KOMMUNISTISCHE PARTEI ÖSTERREICHS

Der König ist tot

Von Paul Beneder (31.12.2011)

Ok, ich gebs zu: Ich lese sie ab und zu, die Gratiszeitungen aus den U-Bahn Stationen. Kostet ja nix, und daher reg ich mich zumeist auch nicht über den mieserabel recherchierten Mumpitz auf, der bisweilen drin steht.

Aber in letzten Tagen ist das anders.
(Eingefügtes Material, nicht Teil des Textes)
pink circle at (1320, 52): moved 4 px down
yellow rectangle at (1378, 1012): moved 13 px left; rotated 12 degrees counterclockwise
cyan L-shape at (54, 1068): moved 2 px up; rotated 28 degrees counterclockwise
Da wird wiederholt der Tod des Kim Jong Il dazu benutzt, den latenten Antikommunismus an die Oberfläche zu holen… indem der allgemein verbreitete Ruf dieses Herrschers (Atombombe, Hunger, Totalitarismus,…) wieder und wieder mit dem Begriff „Kommunismus“ verbunden wird.

Obwohl in denselben Texten die dynastische Nachfolge beschrieben wird. Obwohl mit ein paar Minuten Zeitaufwand im Internet ganz leicht Informationen zu finden sind, die ein ganz anderes Bild der Kim'schen Ideologie zeigen, als man der Allgemeinheit gerne präsentiert.

Daher sei festgehalten – egal ob es sich nun um journalistisches Unvermögen oder um gewollte Fehlinfomation handelt: Nordkorea hat mit dem was wir von der KPÖ „kommunistisch“ nennen bzw. wir uns unter „kommunistisch“ vorstellen bzw. anstreben nichts zu tun. Gar nichts.